Dirt, in a gardening sense, is referring to a medium that is devoid of nutrients; dirt is dead. It’s possible that overtime soil can turn into dirt once it’s lost all its nutrients. This is most likely to happen in a closed environment such as a pot where there is no natural processes replenishing used nutrients. That’s why it’s important to change the soil in your pots as we’ll see later.
This may seem a bit nitpicky, but it’s important to understand the difference and it’s a neat little trivia point.
Soil Nutrients (N-P-K)
If you’ve ever looked at fertilizer you’ve probably seen something like 10-10-10 on the side. This is the concentration of the three most important nutrients for plant growth; nitrogen, phosphorus, and potassium. While there are other nutrients that are used by plants, these are by far the most important for plant growth. This is important as healthy soil that’s good for growing will be rich in these three nutrients.

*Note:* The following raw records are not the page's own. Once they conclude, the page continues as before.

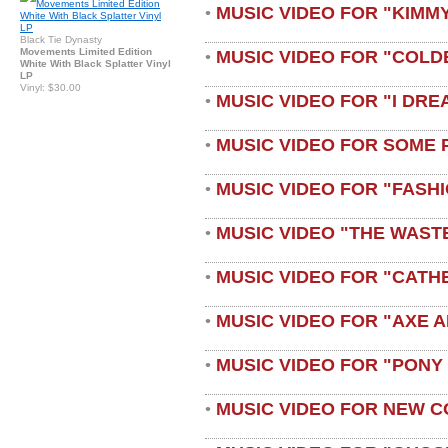
MUSIC VIDEO FOR "KIMMY
•
Black Tie Dynasty
Movements Limited Edition
MUSIC VIDEO FOR "COLD
•
White With Black Splatter Vinyl
LP
Vinyl: $30.00
MUSIC VIDEO FOR "I DRE
•
MUSIC VIDEO FOR SOME 
•
MUSIC VIDEO FOR "FASH
•
MUSIC VIDEO "THE WAST
•
MUSIC VIDEO FOR "CATH
•
MUSIC VIDEO FOR "AXE A
•
MUSIC VIDEO FOR "PONY
•
MUSIC VIDEO FOR NEW C
•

Nitrogen: Primarily used for leaf growth
Phosphorus: Used for root and flower/fruit development
Potassium: Promotes overall healthy growth in the plant
Understanding how these values interact can help you pick fertilizers that match your goals. For example, for beautiful blooming flowers you might want to go with a phosphorus rich fertilizer to promote flower blooms. Before doing that though, it’s always a good idea to get your soil tested to get a baseline. We’ll talk about that a bit later in this guide after we go over some other important characteristics of your soil.
In addition to the three mentioned above there are a number of other nutrients that are helpful in trace amounts. You might see these listed, but know that the three above are by far the most important for plant growth.
There are also certain elements that may be harmful to certain plants. This is why doing a test is important to not only figure out the good but also the bad in your soil.
Soil PH and How It Affects Plants
Another aspect of soil quality is the PH level. PH level is a measure of how acidic or alkaline your soil is. This score ranges from 0-14; a score of 7 is neutral, with less than 7 being acidic and more alkaline.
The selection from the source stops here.